Fitch gives London market predictions for 2019

Lloyd’s expected to write less premium and have a renewed focus on profitability

Fitch gives London market predictions for 2019

Insurance News

By Bethan Moorcraft

Analysts at Fitch Ratings expect the London market to write less premium in 2019 as a result of the market-wide Lloyd’s of London profitability review, which kicked-off in 2018.

It’s been a challenging few years for Lloyd’s of London. The specialty lines market has been operating against a backdrop of high expense ratios, growing attritional losses, and significant pressure upon underwriting profitability. As a result, the Fitch Ratings sector outlook for the London market in 2019 remains negative.  

“In the last few years, attritional loss ratios have been increasing as a result of the soft market,” said Ekaterina Ishchenko, director at Fitch Ratings. “We’ve also seen that expense ratios have been increasing [and that] reserve releases are contributing less to underwriting profitability than they were in the past. These are the natural consequences of the softer market.”

Reserve releases at Lloyd’s of London have reduced quite significantly since 2014 as the market moves further away from hard market underwriting years and battles. As the soft market continues, the London market’s potential pool of reserve redundancy continues to diminish.  

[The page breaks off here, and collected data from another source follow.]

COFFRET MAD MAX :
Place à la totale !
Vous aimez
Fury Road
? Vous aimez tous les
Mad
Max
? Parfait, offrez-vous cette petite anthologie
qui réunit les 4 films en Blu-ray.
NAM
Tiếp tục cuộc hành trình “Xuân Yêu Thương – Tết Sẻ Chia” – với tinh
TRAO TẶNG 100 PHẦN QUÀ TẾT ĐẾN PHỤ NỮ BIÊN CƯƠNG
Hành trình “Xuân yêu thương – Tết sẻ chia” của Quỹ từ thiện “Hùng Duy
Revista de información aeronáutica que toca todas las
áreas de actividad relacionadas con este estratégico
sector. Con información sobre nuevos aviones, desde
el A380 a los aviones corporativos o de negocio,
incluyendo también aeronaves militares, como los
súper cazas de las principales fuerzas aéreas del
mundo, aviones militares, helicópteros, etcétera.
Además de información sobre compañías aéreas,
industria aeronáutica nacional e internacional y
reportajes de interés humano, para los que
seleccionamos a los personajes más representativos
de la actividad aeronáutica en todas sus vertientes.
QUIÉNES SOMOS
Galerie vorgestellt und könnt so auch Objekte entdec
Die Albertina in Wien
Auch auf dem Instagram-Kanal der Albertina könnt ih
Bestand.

“It’s not all bad news,” Ishchenko commented.  “We’ve seen the market take a number of steps to address these issues. That includes the wide-scale modernization program that has been implemented at Lloyd’s, which looks at how Lloyd’s can be more cost-efficient and more innovative.”

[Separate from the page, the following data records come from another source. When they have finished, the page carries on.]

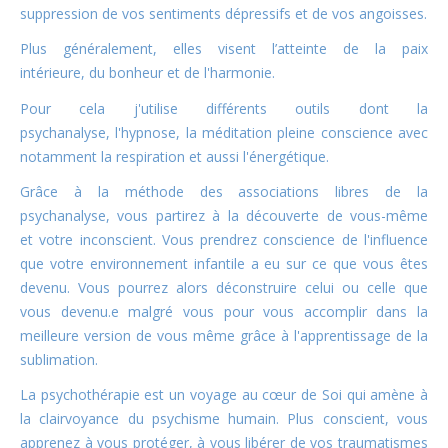
suppression de vos sentiments dépressifs et de vos angoisses.
Plus généralement, elles visent l’atteinte de la paix
intérieure, du bonheur et de l'harmonie.
Pour cela j'utilise différents outils dont la
psychanalyse, l'hypnose, la méditation pleine conscience avec
notamment la respiration et aussi l'énergétique.
Grâce à la méthode des associations libres de la
psychanalyse,
vous partirez à la découverte de vous-même
et votre inconscient. Vous prendrez conscience de l'influence
que votre environnement infantile a eu sur ce que vous êtes
devenu. Vous pourrez alors déconstruire celui ou celle que
vous devenu.e malgré vous pour vous accomplir dans la
meilleure version de vous même grâce à l'apprentissage de la
sublimation.
La psychothérapie est un voyage au cœur de Soi qui amène à
la clairvoyance du psychisme humain. Plus conscient, vous
apprenez à vous protéger, à vous libérer de vos traumatismes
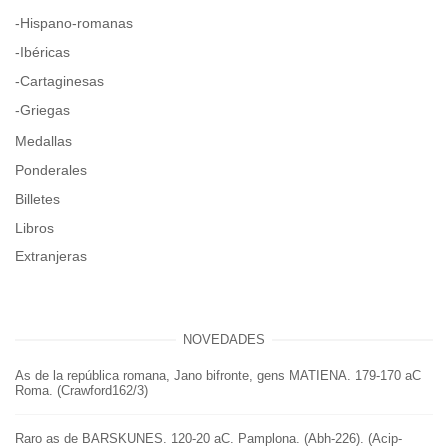
-Hispano-romanas
-Ibéricas
-Cartaginesas
-Griegas
Medallas
Ponderales
Billetes
Libros
Extranjeras
NOVEDADES
As de la república romana, Jano bifronte, gens MATIENA. 179-170 aC
Roma. (Crawford162/3)
Raro as de BARSKUNES. 120-20 aC. Pamplona. (Abh-226). (Acip-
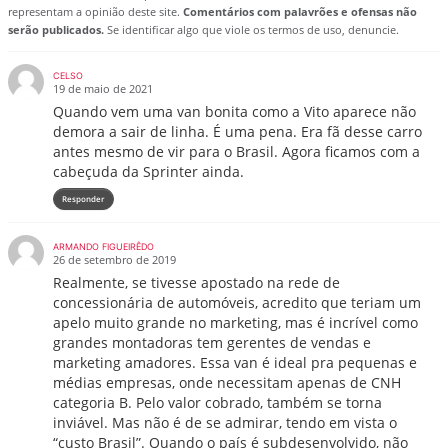
representam a opinião deste site.
Comentários com palavrões e ofensas não
serão publicados.
Se identificar algo que viole os termos de uso, denuncie.
CELSO
19 de maio de 2021
Quando vem uma van bonita como a Vito aparece não
demora a sair de linha. É uma pena. Era fã desse carro
antes mesmo de vir para o Brasil. Agora ficamos com a
cabeçuda da Sprinter ainda.
Responder
ARMANDO FIGUEIRÊDO
26 de setembro de 2019
Realmente, se tivesse apostado na rede de
concessionária de automóveis, acredito que teriam um
apelo muito grande no marketing, mas é incrível como
grandes montadoras tem gerentes de vendas e
marketing amadores. Essa van é ideal pra pequenas e
médias empresas, onde necessitam apenas de CNH
categoria B. Pelo valor cobrado, também se torna
inviável. Mas não é de se admirar, tendo em vista o
“custo Brasil”. Quando o país é subdesenvolvido, não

The strategic profitability review aims to improve underwriting results, reduce attritional loss ratios and expenses, and improve cost efficiency throughout Lloyd’s. Market participants have been asked to review their portfolios to identify all loss-making lines and 10% of worst-performing portfolios, and then come up with plans for how to turn those portfolios around and bring them back into profitability. 

“As a result of the review, we expect the market will write less premium in 2019, but this will allow for the renewed focus on underwriting profitability,” Ishchenko added. “We do expect profitability to start improving slowly, but because this is a multi-year project, we think it will take some time for the full benefits to come through.”

According to Fitch, the pricing environment remains challenging for the London market. Rates improved in 2018 after significant catastrophe losses in the second half of 2017 – notably, hurricanes Harvey, Irma and Maria, which battered Lloyd’s with catastrophe property losses. However, rate improvements lost some momentum through 2018 because of continued excess capacity-fueled competition.

The first half of 2018 was relatively benign with regards to catastrophe activity, but that changed in the second half of the year, with typhoons Mangkut, Jebi and Trami, hurricanes Florence and Michael, and the Californian wildfires, all resulting in significant catastrophe losses. As a result, there have been some modest rate improvements in catastrophe-exposed lines, but Fitch expects ongoing market competition to limit pricing improvements.

All in all, Ishchenko said “the loss experience combined with the profitability review at Lloyd’s could have some positive impact on the pricing in the London market in 2019,” but that positive changes this year will be limited.